Stored data:

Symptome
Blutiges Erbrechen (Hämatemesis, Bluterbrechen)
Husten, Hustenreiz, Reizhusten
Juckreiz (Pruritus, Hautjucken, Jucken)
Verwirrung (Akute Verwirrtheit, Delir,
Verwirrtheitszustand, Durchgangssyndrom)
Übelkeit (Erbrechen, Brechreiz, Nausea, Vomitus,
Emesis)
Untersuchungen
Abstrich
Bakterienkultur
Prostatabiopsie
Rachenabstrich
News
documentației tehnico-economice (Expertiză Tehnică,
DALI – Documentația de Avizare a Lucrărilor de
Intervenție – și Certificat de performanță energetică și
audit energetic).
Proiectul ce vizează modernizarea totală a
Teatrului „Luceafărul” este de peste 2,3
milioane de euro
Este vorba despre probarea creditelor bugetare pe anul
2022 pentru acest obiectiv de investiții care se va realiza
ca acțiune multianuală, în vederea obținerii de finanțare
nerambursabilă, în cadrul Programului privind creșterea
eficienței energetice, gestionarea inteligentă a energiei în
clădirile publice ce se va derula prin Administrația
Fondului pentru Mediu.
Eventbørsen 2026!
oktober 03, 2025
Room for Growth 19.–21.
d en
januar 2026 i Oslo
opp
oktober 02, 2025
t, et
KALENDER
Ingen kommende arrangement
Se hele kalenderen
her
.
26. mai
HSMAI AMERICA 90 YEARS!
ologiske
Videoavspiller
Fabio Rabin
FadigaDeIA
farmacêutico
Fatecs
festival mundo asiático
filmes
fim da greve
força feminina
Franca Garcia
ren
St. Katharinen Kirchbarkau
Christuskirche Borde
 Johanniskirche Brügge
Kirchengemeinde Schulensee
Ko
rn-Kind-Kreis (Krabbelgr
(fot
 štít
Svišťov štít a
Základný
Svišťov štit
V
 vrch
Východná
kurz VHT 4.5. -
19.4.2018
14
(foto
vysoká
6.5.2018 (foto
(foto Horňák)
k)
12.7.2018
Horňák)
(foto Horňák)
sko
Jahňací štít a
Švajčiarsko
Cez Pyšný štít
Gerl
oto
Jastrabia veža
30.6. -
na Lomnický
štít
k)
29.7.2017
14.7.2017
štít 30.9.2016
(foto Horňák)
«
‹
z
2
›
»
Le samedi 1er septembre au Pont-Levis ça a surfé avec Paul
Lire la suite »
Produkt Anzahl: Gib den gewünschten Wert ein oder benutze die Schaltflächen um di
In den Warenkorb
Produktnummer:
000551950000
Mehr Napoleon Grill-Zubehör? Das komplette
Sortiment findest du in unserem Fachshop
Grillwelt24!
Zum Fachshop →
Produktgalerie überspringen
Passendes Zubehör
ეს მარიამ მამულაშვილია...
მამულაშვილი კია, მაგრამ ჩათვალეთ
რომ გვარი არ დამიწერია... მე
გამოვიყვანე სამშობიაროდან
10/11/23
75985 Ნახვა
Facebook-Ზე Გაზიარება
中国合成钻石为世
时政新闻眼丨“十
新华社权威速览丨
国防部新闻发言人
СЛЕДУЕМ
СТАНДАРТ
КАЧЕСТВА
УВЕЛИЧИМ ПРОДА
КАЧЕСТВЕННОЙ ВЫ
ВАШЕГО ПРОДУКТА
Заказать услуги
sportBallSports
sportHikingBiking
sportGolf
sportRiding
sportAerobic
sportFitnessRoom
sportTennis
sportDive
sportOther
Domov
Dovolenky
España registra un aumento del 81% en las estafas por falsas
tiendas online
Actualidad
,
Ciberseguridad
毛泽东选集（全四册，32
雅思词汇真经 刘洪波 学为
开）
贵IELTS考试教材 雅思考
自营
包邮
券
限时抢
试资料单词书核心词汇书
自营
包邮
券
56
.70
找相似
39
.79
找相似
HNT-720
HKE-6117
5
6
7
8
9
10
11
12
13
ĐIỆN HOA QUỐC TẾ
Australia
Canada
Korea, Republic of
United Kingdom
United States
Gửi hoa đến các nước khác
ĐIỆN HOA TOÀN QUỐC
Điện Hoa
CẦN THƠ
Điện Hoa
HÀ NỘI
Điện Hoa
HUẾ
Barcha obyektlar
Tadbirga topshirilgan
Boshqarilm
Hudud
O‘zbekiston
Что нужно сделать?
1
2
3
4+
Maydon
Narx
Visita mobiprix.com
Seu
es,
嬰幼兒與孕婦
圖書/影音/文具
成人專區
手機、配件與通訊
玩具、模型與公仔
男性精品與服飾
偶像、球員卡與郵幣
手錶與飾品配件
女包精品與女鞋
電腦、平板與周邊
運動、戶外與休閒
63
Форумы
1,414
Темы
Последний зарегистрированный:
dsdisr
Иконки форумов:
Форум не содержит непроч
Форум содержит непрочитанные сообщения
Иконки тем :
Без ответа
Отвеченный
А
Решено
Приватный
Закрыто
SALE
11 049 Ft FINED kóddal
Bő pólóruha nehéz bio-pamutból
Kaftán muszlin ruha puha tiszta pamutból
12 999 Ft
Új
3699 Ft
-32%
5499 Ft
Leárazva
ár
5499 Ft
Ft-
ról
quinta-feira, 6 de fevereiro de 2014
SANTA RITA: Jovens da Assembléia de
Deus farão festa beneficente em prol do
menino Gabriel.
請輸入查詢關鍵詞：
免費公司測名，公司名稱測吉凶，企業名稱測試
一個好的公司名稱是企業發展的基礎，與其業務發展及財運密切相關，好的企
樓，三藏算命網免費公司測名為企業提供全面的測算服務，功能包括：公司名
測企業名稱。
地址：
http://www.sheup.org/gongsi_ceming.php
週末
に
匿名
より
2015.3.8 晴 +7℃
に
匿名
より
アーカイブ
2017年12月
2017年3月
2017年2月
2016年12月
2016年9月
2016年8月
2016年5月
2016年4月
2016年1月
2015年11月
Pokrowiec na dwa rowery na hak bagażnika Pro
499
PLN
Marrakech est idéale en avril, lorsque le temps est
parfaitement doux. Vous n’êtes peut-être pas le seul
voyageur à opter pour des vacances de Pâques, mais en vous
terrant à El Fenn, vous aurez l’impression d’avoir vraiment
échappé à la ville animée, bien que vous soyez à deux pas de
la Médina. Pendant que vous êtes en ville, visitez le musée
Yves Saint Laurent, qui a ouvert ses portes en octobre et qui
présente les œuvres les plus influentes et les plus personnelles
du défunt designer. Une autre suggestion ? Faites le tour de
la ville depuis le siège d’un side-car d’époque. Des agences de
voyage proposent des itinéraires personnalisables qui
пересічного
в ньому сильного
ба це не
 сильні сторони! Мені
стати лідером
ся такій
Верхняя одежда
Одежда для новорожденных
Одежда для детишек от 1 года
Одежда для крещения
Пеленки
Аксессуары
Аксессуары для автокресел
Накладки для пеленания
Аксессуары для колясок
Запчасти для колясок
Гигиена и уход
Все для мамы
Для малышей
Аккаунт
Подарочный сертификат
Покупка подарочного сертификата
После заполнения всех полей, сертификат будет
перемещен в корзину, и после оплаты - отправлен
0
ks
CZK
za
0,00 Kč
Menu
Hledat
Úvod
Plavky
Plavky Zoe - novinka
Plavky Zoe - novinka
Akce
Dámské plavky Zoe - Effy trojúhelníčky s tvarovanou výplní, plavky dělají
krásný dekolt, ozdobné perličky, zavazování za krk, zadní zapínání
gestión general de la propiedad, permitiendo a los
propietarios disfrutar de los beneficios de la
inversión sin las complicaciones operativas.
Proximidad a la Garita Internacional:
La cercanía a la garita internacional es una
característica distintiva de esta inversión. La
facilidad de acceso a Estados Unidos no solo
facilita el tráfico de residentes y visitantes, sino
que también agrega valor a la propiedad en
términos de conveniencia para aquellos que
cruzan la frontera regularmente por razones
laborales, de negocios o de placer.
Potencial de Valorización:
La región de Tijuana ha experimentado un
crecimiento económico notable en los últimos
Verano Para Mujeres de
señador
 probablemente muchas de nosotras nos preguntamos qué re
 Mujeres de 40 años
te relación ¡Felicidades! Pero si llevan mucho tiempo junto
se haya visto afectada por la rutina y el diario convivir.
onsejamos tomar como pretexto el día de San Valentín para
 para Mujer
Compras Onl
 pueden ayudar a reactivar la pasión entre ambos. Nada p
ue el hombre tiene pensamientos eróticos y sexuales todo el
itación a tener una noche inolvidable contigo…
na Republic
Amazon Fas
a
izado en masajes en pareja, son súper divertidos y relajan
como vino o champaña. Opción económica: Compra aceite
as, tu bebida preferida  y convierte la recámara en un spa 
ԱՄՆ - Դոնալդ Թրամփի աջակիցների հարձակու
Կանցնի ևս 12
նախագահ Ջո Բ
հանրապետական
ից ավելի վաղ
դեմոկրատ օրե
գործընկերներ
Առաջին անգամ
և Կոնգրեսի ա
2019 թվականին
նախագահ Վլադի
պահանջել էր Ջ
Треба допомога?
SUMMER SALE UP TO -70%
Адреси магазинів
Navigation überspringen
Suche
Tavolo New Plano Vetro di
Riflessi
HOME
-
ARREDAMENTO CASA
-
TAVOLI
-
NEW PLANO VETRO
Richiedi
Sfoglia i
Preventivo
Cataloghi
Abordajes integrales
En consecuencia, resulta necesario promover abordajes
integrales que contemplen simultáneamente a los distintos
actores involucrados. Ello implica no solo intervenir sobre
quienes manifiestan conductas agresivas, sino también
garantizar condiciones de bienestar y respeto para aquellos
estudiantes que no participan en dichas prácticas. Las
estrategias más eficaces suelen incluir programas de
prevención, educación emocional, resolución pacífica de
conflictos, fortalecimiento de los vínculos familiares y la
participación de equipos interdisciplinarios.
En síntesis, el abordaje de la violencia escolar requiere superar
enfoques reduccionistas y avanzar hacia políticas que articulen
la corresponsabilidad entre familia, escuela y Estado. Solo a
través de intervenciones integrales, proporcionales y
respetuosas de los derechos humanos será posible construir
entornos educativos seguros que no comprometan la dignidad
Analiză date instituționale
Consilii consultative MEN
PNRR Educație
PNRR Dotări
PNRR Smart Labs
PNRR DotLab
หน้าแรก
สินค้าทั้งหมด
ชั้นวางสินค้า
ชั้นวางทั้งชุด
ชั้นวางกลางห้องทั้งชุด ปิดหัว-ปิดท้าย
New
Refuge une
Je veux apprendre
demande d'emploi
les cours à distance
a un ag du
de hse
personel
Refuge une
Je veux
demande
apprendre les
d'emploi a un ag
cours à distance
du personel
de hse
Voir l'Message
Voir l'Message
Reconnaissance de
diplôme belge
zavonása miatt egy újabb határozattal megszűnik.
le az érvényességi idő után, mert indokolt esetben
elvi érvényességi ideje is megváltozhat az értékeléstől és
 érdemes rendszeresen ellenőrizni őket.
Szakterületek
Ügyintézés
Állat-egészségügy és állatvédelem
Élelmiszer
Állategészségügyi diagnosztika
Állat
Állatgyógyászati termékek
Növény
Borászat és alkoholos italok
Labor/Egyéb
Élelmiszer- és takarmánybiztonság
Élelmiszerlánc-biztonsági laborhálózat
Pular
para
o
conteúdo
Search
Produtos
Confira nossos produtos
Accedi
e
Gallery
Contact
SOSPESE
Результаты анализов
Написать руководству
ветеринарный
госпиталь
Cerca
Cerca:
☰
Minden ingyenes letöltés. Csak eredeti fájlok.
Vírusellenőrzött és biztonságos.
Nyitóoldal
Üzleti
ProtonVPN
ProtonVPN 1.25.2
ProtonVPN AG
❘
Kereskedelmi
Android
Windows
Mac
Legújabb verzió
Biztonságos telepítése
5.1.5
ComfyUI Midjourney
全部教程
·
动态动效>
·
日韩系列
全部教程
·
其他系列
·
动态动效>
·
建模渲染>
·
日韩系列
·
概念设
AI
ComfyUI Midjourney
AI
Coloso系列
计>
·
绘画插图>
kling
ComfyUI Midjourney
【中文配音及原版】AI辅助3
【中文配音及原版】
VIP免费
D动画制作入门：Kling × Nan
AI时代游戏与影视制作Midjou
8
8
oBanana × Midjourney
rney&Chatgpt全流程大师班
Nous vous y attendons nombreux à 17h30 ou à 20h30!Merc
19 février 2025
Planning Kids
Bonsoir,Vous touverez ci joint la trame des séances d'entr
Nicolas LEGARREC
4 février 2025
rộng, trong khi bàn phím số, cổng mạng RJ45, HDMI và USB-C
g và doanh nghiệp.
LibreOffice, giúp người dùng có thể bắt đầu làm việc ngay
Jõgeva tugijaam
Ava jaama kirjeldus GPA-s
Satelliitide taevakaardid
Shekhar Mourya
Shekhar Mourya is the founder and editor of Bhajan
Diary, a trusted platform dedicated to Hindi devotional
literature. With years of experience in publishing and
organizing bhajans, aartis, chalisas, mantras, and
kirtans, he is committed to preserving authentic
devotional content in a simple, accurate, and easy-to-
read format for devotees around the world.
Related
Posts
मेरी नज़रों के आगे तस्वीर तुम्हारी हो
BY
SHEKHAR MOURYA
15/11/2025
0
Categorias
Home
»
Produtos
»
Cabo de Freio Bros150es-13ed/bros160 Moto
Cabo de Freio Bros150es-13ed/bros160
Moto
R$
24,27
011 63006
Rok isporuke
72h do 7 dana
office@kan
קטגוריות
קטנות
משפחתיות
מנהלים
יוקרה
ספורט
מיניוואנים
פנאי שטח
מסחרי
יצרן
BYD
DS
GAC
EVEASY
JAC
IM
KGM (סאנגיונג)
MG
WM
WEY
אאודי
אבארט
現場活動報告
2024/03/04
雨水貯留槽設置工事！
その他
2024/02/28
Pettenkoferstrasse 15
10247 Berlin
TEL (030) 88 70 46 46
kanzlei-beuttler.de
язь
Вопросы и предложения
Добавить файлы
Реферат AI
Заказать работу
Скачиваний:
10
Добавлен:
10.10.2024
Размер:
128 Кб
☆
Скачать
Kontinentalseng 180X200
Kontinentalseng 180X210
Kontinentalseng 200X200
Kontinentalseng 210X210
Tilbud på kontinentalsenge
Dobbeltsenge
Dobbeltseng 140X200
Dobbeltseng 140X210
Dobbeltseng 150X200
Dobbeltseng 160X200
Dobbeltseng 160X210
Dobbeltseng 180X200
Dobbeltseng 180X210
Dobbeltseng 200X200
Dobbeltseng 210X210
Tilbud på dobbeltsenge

YOUR GOAL » The lines to extract from the data above begin with the line containing "ชั้นวางกลางห้องทั้งชุด ปิดหัว-ปิดท้าย" and end with the line containing "Diary, a trusted". Extract them exactly, including both.

RESULT OF THE TASK »
ชั้นวางกลางห้องทั้งชุด ปิดหัว-ปิดท้าย
New
Refuge une
Je veux apprendre
demande d'emploi
les cours à distance
a un ag du
de hse
personel
Refuge une
Je veux
demande
apprendre les
d'emploi a un ag
cours à distance
du personel
de hse
Voir l'Message
Voir l'Message
Reconnaissance de
diplôme belge
zavonása miatt egy újabb határozattal megszűnik.
le az érvényességi idő után, mert indokolt esetben
elvi érvényességi ideje is megváltozhat az értékeléstől és
 érdemes rendszeresen ellenőrizni őket.
Szakterületek
Ügyintézés
Állat-egészségügy és állatvédelem
Élelmiszer
Állategészségügyi diagnosztika
Állat
Állatgyógyászati termékek
Növény
Borászat és alkoholos italok
Labor/Egyéb
Élelmiszer- és takarmánybiztonság
Élelmiszerlánc-biztonsági laborhálózat
Pular
para
o
conteúdo
Search
Produtos
Confira nossos produtos
Accedi
e
Gallery
Contact
SOSPESE
Результаты анализов
Написать руководству
ветеринарный
госпиталь
Cerca
Cerca:
☰
Minden ingyenes letöltés. Csak eredeti fájlok.
Vírusellenőrzött és biztonságos.
Nyitóoldal
Üzleti
ProtonVPN
ProtonVPN 1.25.2
ProtonVPN AG
❘
Kereskedelmi
Android
Windows
Mac
Legújabb verzió
Biztonságos telepítése
5.1.5
ComfyUI Midjourney
全部教程
·
动态动效>
·
日韩系列
全部教程
·
其他系列
·
动态动效>
·
建模渲染>
·
日韩系列
·
概念设
AI
ComfyUI Midjourney
AI
Coloso系列
计>
·
绘画插图>
kling
ComfyUI Midjourney
【中文配音及原版】AI辅助3
【中文配音及原版】
VIP免费
D动画制作入门：Kling × Nan
AI时代游戏与影视制作Midjou
8
8
oBanana × Midjourney
rney&Chatgpt全流程大师班
Nous vous y attendons nombreux à 17h30 ou à 20h30!Merc
19 février 2025
Planning Kids
Bonsoir,Vous touverez ci joint la trame des séances d'entr
Nicolas LEGARREC
4 février 2025
rộng, trong khi bàn phím số, cổng mạng RJ45, HDMI và USB-C
g và doanh nghiệp.
LibreOffice, giúp người dùng có thể bắt đầu làm việc ngay
Jõgeva tugijaam
Ava jaama kirjeldus GPA-s
Satelliitide taevakaardid
Shekhar Mourya
Shekhar Mourya is the founder and editor of Bhajan
Diary, a trusted platform dedicated to Hindi devotional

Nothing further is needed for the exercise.